▶ **DATASET RECORDS**:

-=-=-=-=-

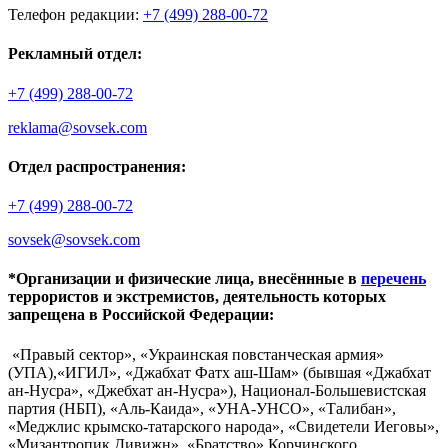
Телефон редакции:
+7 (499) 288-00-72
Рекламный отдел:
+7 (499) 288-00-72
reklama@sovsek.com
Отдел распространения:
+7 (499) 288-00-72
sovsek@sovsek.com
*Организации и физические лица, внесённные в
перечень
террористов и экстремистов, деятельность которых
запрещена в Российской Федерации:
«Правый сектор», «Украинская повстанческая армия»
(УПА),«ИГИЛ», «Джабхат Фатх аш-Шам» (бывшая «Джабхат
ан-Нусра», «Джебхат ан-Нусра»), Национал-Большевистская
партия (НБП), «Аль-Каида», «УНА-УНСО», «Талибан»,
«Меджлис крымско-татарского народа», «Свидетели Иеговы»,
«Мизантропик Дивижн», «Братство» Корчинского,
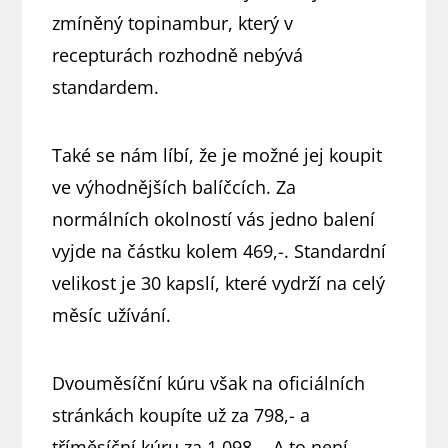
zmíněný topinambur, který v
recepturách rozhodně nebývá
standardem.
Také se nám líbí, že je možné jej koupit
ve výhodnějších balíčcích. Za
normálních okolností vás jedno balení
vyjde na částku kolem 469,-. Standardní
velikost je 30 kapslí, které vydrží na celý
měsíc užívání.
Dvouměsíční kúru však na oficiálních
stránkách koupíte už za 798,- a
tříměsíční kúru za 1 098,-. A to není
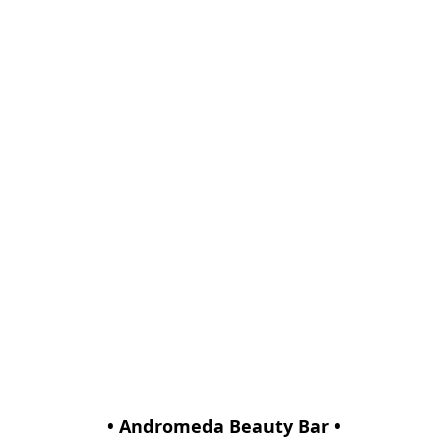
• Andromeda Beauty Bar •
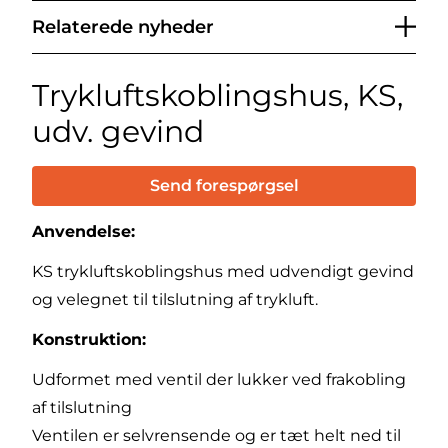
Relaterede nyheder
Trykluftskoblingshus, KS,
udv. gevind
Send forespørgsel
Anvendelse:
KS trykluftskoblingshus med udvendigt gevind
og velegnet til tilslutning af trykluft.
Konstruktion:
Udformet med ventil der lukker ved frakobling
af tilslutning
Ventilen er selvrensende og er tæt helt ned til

-=-=-=-=-

▶ **TASK BRIEF**: Although the records above contain pictures, output every line exactly and leave the pictures out.

▶ **ANSWER FOR THIS EXERCISE**:
Телефон редакции:
+7 (499) 288-00-72
Рекламный отдел:
+7 (499) 288-00-72
reklama@sovsek.com
Отдел распространения:
+7 (499) 288-00-72
sovsek@sovsek.com
*Организации и физические лица, внесённные в
перечень
террористов и экстремистов, деятельность которых
запрещена в Российской Федерации:
«Правый сектор», «Украинская повстанческая армия»
(УПА),«ИГИЛ», «Джабхат Фатх аш-Шам» (бывшая «Джабхат
ан-Нусра», «Джебхат ан-Нусра»), Национал-Большевистская
партия (НБП), «Аль-Каида», «УНА-УНСО», «Талибан»,
«Меджлис крымско-татарского народа», «Свидетели Иеговы»,
«Мизантропик Дивижн», «Братство» Корчинского,
zmíněný topinambur, který v
recepturách rozhodně nebývá
standardem.
Také se nám líbí, že je možné jej koupit
ve výhodnějších balíčcích. Za
normálních okolností vás jedno balení
vyjde na částku kolem 469,-. Standardní
velikost je 30 kapslí, které vydrží na celý
měsíc užívání.
Dvouměsíční kúru však na oficiálních
stránkách koupíte už za 798,- a
tříměsíční kúru za 1 098,-. A to není
• Andromeda Beauty Bar •
Relaterede nyheder
Trykluftskoblingshus, KS,
udv. gevind
Send forespørgsel
Anvendelse:
KS trykluftskoblingshus med udvendigt gevind
og velegnet til tilslutning af trykluft.
Konstruktion:
Udformet med ventil der lukker ved frakobling
af tilslutning
Ventilen er selvrensende og er tæt helt ned til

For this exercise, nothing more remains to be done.